Restate the data below word for word, omitting pictures.

* _Dataset entries_:
—————

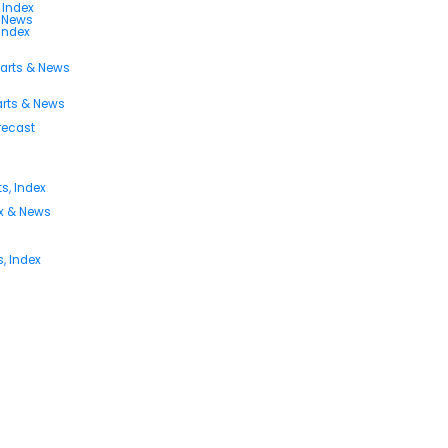
 Index
s News
 Index
harts & News
arts & News
orecast
s, Index
ex & News
, Index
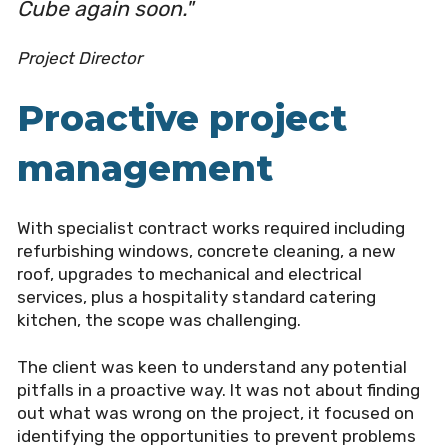
Cube again soon."
Project Director
Proactive project
management
With specialist contract works required including
refurbishing windows, concrete cleaning, a new
roof, upgrades to mechanical and electrical
services, plus a hospitality standard catering
kitchen, the scope was challenging.
The client was keen to understand any potential
pitfalls in a proactive way. It was not about finding
out what was wrong on the project, it focused on
identifying the opportunities to prevent problems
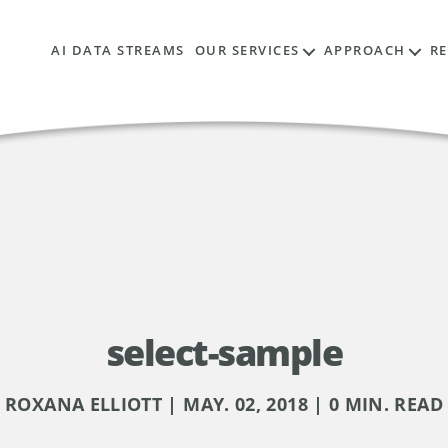
AI DATA STREAMS
OUR SERVICES
APPROACH
R
select-sample
ROXANA ELLIOTT | MAY. 02, 2018 | 0 MIN. READ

—————

* _Expected answer_:
 Index
s News
 Index
harts & News
arts & News
orecast
s, Index
ex & News
, Index
Cube again soon."
Project Director
Proactive project
management
With specialist contract works required including
refurbishing windows, concrete cleaning, a new
roof, upgrades to mechanical and electrical
services, plus a hospitality standard catering
kitchen, the scope was challenging.
The client was keen to understand any potential
pitfalls in a proactive way. It was not about finding
out what was wrong on the project, it focused on
identifying the opportunities to prevent problems
AI DATA STREAMS
OUR SERVICES
APPROACH
R
select-sample
ROXANA ELLIOTT | MAY. 02, 2018 | 0 MIN. READ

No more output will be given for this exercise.